Un nouveau développement vient raviver la controverse autour de l’élimination de l’Algérie en quarts de finale de la Coupe d’Afrique des Nations 2025.
La Commission de discipline de la Confédération africaine de football (CAF) a officiellement saisi la Fédération algérienne de football (FAF), lui demandant de fournir un rapport détaillé et une réponse officielle concernant les événements survenus après la rencontre face au Nigeria.
Selon les informations contenues dans la correspondance adressée à la FAF, la Commission de discipline accuse plusieurs responsables administratifs et joueurs algériens d’avoir tenté de s’en prendre à l’arbitre sénégalais Issa Sy ainsi qu’à son équipe, à l’issue du match disputé au Grand Stade de Marrakech.
Ces accusations s’appuieraient sur des rapports officiels, des images vidéo, ainsi que sur les enregistrements des caméras de surveillance de l’enceinte sportive.
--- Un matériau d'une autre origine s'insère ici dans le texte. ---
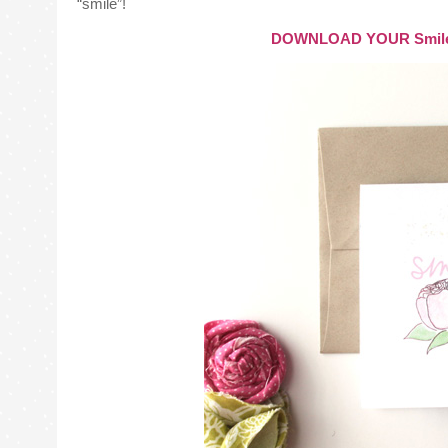
“smile”!
DOWNLOAD YOUR Smile It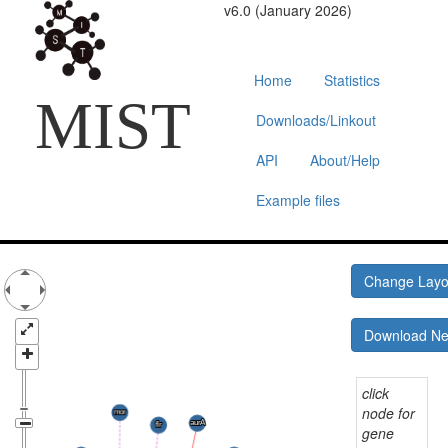
v6.0 (January 2026)
Home
Statistics
MIST
Downloads/Linkout
API
About/Help
Example files
Change Lay
Download N
click
node for
gene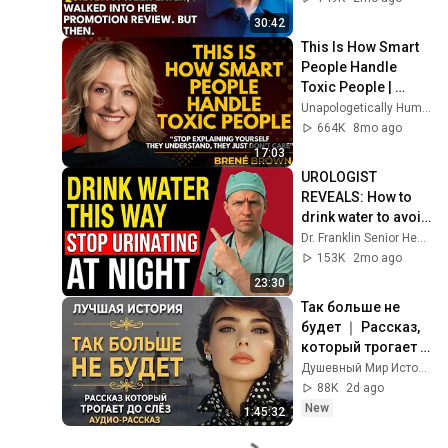
Out Before The He...
30:42
This Is How Smart 
People Handle 
Toxic People | 
Brené Brown’s Most 
Unapologetically Human
Transformative 
664K
8mo ago
Lesson
17:03
UROLOGIST 
REVEALS: How to 
drink water to avoid 
getting up at night!
Dr. Franklin Senior Health
153K
2mo ago
23:30
Так больше не 
будет ｜ Рассказ, 
который трогает 
до глубины души. 
Душевный Мир Историй
Очень сильная 
88K
2d ago
история ｜ 
New
1:45:32
Аудиорассказ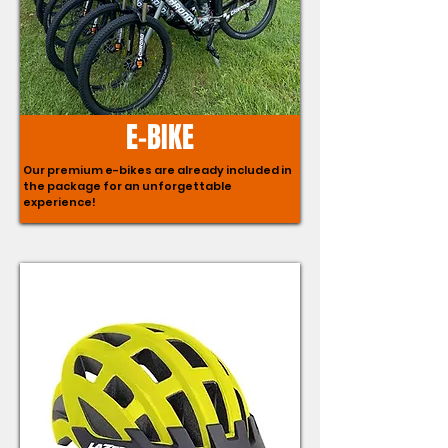
E-BIKE
Our premium e-bikes are already included in
the package for an unforgettable
experience!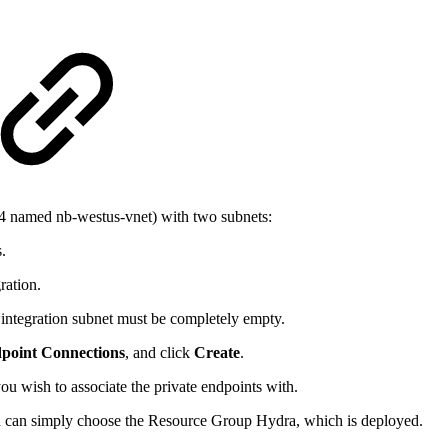
24 named nb-westus-vnet) with two subnets:
.
ration.
d integration subnet must be completely empty.
dpoint Connections
, and click
Create
.
u wish to associate the private endpoints with.
u can simply choose the Resource Group Hydra, which is deployed.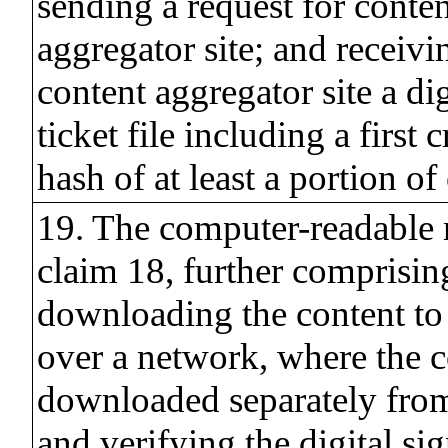
sending a request for conten
aggregator site; and receivi
content aggregator site a di
ticket file including a first
hash of at least a portion of
19. The computer-readable
claim 18, further comprisin
downloading the content to
over a network, where the c
downloaded separately from 
and verifying the digital sig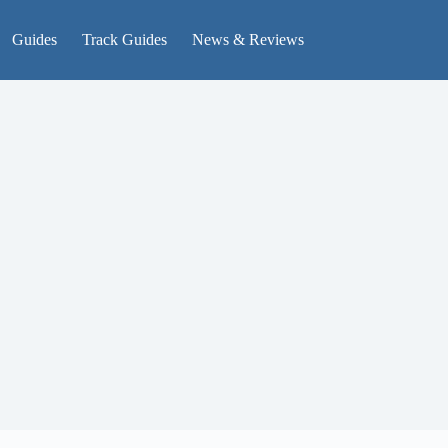
Guides
Track Guides
News & Reviews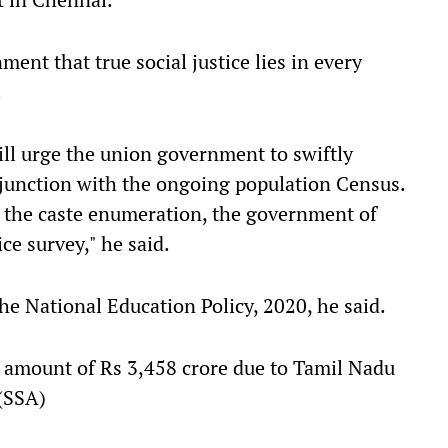
ment that true social justice lies in every
.
will urge the union government to swiftly
junction with the ongoing population Census.
 the caste enumeration, the government of
ce survey," he said.
e National Education Policy, 2020, he said.
 amount of Rs 3,458 crore due to Tamil Nadu
(SSA)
La CAF évoque des comportements jugés contraires aux règlements disciplinaires et susceptibles d’entraîner des sanctions, selon la gravité des faits retenus.
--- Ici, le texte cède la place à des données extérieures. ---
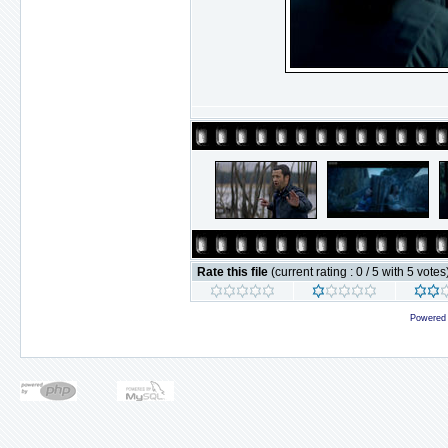
Rate this file
(current rating : 0 / 5 with 5 votes
Powered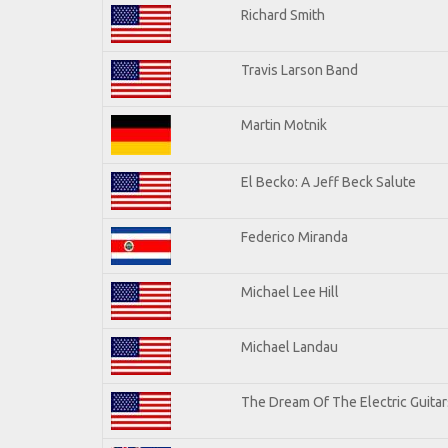
Richard Smith
Travis Larson Band
Martin Motnik
El Becko: A Jeff Beck Salute
Federico Miranda
Michael Lee Hill
Michael Landau
The Dream Of The Electric Guitars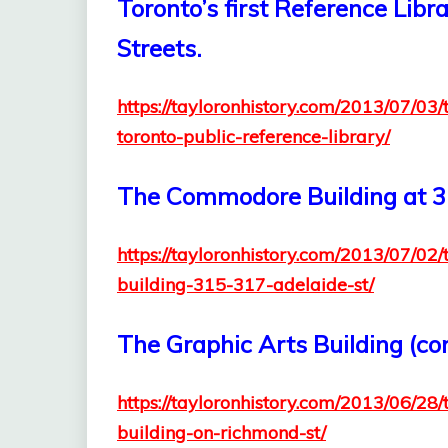
Toronto’s first Reference Libr
Streets.
https://tayloronhistory.com/2013/07/03/
toronto-public-reference-library/
The Commodore Building at 3
https://tayloronhistory.com/2013/07/0
building-315-317-adelaide-st/
The Graphic Arts Building (c
https://tayloronhistory.com/2013/06/28/
building-on-richmond-st/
La FAF contre-attaque et dénonce l’arbitrage
Face à ces accusations, la Fédération algérienne de football n’est pas restée silencieuse. Bien avant la correspondance de la Commission de discipline, la FAF avait déjà déposé une plainte officielle contre le corps arbitral, dénonçant des erreurs majeures ayant influencé le résultat de la rencontre.
La FAF évoque également des menaces verbales présumées à l’encontre de certains joueurs algériens, ainsi qu’un dysfonctionnement grave de l’assistance vidéo à l’arbitrage (VAR).
En particulier, la fédération algérienne pointe du doigt le refus d’accorder un penalty jugé évident en faveur de Farès Chaïbi, une décision qui a suscité une vive indignation aussi bien sur le banc algérien que parmi les supporters.
La polémique s’est encore amplifiée avec la mise en cause de la salle VAR, dirigée lors de ce match par l’arbitre gabonais Pierre Atcho. Selon la FAF, la VAR aurait délibérément ignoré une action litigieuse claire dans la surface nigériane, privant l’Algérie d’une occasion décisive de revenir dans le match. Cette situation a renforcé le sentiment d’injustice et alimenté un débat récurrent autour de la fiabilité et de l’impartialité de l’arbitrage africain lors des grandes compétitions.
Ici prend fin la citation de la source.